15 Temmuz darbe ve işgal girişimi sırasında destansı bir mücadele veren milletimizle kol kola meydanlara ilk çıkan teşkilat olduklarının altını çizen Erdoğan, şöyle devam etti:
“Sendikal anlamda hiçbir başarısı olmayanlar, kazanım elde edemeyenler manipülasyon yapmaya, suyu bulandırmaya devam ediyorlar. Milletimiz de, eğitim çalışanları da gerçekleri biliyor. Yaptıklarımız ortadadır. Sendika olarak, sorunlu gördüğümüz alanlarla ilgili çözüm önerileri sunmaya, temsil ettiğimiz eğitim çalışanları için kazanım elde etmeye, sorunların çözümüne katkıda bulunmaya devam edeceğiz.”

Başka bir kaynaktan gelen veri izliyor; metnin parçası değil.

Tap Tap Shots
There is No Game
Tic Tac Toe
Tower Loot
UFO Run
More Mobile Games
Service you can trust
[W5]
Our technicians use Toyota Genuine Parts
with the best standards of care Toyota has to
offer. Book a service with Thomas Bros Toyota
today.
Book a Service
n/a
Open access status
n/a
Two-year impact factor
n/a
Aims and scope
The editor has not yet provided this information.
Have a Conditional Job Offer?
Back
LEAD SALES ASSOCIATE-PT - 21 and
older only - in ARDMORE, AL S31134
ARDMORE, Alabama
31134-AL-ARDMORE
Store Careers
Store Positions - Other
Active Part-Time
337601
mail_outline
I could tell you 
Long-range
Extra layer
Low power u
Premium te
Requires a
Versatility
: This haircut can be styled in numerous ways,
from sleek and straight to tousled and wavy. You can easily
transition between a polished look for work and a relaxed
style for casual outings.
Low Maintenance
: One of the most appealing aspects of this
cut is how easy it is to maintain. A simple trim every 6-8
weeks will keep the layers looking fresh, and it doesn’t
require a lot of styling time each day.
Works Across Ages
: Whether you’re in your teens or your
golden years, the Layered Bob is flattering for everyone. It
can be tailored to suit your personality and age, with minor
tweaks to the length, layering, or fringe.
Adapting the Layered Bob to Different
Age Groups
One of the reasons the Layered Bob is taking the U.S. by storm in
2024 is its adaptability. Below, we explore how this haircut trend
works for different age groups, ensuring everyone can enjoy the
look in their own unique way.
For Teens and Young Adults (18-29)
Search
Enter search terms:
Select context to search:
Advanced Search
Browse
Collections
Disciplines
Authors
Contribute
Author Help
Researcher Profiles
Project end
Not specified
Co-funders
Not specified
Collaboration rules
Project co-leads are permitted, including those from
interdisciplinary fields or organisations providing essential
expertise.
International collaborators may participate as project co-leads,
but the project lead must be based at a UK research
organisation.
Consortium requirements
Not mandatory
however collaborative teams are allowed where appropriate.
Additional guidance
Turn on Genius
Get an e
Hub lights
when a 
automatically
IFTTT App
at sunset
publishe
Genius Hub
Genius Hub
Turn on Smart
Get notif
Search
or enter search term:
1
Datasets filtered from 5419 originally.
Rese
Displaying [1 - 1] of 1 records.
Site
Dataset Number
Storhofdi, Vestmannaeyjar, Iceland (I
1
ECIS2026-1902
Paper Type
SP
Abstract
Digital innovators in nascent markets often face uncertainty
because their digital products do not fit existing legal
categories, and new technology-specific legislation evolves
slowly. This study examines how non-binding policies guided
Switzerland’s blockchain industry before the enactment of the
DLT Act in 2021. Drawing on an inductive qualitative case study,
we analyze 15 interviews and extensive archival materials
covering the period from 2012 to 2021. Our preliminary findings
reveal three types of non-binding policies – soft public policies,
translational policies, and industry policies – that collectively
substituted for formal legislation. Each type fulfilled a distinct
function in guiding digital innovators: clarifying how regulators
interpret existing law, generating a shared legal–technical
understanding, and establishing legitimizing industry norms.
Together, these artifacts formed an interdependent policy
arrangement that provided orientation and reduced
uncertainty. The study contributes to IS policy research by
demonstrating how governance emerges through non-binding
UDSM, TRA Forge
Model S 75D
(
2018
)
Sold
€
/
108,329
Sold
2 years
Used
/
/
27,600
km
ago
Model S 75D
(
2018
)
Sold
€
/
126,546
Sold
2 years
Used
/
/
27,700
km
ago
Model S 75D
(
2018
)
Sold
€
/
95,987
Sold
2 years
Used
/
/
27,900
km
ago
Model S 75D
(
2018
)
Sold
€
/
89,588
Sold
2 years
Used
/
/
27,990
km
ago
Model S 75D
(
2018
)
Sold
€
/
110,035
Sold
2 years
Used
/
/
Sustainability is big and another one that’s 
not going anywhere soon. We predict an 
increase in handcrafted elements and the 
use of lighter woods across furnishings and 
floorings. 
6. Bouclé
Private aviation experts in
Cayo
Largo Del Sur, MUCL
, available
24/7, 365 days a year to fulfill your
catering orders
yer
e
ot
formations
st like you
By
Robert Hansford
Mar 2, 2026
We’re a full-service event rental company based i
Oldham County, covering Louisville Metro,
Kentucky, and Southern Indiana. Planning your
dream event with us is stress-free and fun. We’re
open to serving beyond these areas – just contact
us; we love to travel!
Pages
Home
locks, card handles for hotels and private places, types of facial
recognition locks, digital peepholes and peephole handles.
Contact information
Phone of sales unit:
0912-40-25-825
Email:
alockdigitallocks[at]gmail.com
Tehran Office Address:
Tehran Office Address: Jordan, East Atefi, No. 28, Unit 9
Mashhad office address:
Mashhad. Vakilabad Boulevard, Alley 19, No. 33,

Eğitimde Reform Yapılması, Nitelikli Gençlerin Yetişmesi Açısından Gereklidir
Kendi sorunlarını bile çözemeyen bir eğitim sistemine sahip olduklarını dile getiren Erdoğan, “Hazır yeni müfredat çalışması gündemdeyken, eğitim sistemini sil baştan yapılandırmak için herkes katkıda bulunmalı, bu işin bir an evvel tamamlanması için yetkililer üzerlerine düşeni yapmalıdır. Eğitim sisteminde reform yapılması, sorun çözme kabiliyetinin yükselmesi, sistem kurma özelliğinin kazanılması, nitelikli gençlerin yetişmesi açısından gereklidir. Bu durum, güçlü ve adil bir ekonomik sistemin, sosyal güvenlik sisteminin, sağlık sisteminin ve uluslararası ilişkiler sisteminin kurulmasında doğrudan etkili olacaktır” ifadelerini kullandı.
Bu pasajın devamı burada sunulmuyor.